Le gouverneur de la Tshopo, Paulin Lendongolia Lebabonga, a suspendu les travaux engagés dans la Boucle de la Tshopo, à Kisangani, après plusieurs alertes lancées par des organisations environnementales et la société civile. Cette décision intervient alors qu’un projet de lotissement y avait été lancé, dans une zone présentée par des ONG comme stratégique pour l’équilibre environnemental et énergétique de la ville.
Selon la presse locale, le projet, baptisé « Batiambomake », avait été officialisé par un arrêté signé le 17 mars 2026. Il prévoyait l’aménagement de 560 parcelles résidentielles de 25 mètres sur 30, ainsi que 20 parcelles commerciales. Des opérations de défrichage et de piquetage avaient déjà commencé sur le site.
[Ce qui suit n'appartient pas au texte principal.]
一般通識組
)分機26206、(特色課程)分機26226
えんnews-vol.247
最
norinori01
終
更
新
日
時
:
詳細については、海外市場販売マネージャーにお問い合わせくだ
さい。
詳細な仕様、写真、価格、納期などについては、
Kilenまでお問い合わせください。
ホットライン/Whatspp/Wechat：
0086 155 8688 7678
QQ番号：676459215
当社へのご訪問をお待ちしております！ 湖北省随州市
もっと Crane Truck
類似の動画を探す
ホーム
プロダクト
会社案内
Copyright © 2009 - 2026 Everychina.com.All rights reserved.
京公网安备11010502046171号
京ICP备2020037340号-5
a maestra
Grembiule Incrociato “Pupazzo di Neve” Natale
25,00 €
Située sur la rive droite de la rivière Tshopo, la Boucle de la Tshopo couvre environ 400 hectares. D’après l’ONG ADN-RDC, elle aurait été créée par l’ordonnance coloniale n°304/AGRI du 9 septembre 1953. Elle joue un rôle dans la régulation climatique locale, la protection du barrage hydroélectrique de la Tshopo et la préservation des sources d’eau exploitées par la REGIDESO.
Face aux critiques, le président de l’Assemblée provinciale de la Tshopo, Matheus Kanga, a convoqué, le 1er mai 2026, une réunion avec plusieurs responsables provinciaux, dont le ministre provincial des Affaires foncières ainsi que les directeurs provinciaux de la SNEL et de la REGIDESO. Une descente sur le site a également été effectuée pour évaluer l’état de la réserve.
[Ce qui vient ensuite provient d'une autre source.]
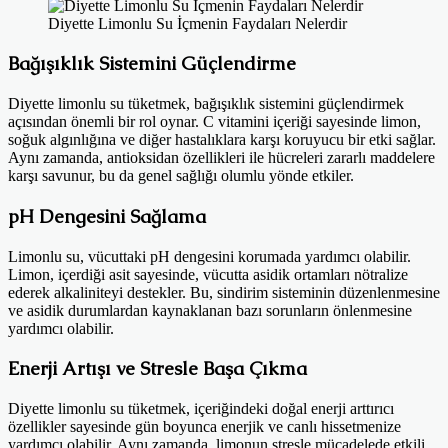
Diyette Limonlu Su İçmenin Faydaları Nelerdir
Bağışıklık Sistemini Güçlendirme
Diyette limonlu su tüketmek, bağışıklık sistemini güçlendirmek
açısından önemli bir rol oynar. C vitamini içeriği sayesinde limon,
soğuk algınlığına ve diğer hastalıklara karşı koruyucu bir etki sağlar.
Aynı zamanda, antioksidan özellikleri ile hücreleri zararlı maddelere
karşı savunur, bu da genel sağlığı olumlu yönde etkiler.
pH Dengesini Sağlama
Limonlu su, vücuttaki pH dengesini korumada yardımcı olabilir.
Limon, içerdiği asit sayesinde, vücutta asidik ortamları nötralize
ederek alkaliniteyi destekler. Bu, sindirim sisteminin düzenlenmesine
ve asidik durumlardan kaynaklanan bazı sorunların önlenmesine
yardımcı olabilir.
Enerji Artışı ve Stresle Başa Çıkma
Diyette limonlu su tüketmek, içeriğindeki doğal enerji arttırıcı
özellikler sayesinde gün boyunca enerjik ve canlı hissetmenize
yardımcı olabilir. Aynı zamanda, limonun stresle mücadelede etkili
Plusieurs experts et organisations environnementales ont alerté sur les conséquences possibles d’une urbanisation de cette zone. Le professeur Corneille Ewango, cité par Singamwambe, estime que le lotissement exposerait davantage la centrale hydroélectrique aux sables et à l’érosion. L’ONG OCEAN évoque également un risque de fragilisation du pont Tshopo.
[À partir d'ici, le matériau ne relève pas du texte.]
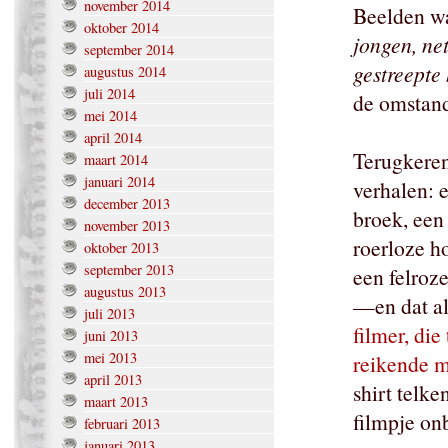
november 2014
Beelden wa
oktober 2014
jongen, ne
september 2014
gestreepte
augustus 2014
juli 2014
de omstande
mei 2014
april 2014
Terugkeren
maart 2014
januari 2014
verhalen: 
december 2013
broek, een
november 2013
roerloze ho
oktober 2013
september 2013
een felroz
augustus 2013
—en dat al
juli 2013
filmer, die
juni 2013
mei 2013
reikende 
april 2013
shirt telke
maart 2013
filmpje onb
februari 2013
januari 2013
ADN-RDC affirme, de son côté, qu’environ 70 % de la réserve serait déjà occupée illégalement, avec des déboisements, des champs agricoles improvisés, des campements et des déplacements de bornes. L’organisation réclame l’arrêt de toute tentative de lotissement, l’ouverture d’enquêtes et le renforcement de la protection juridique de la zone.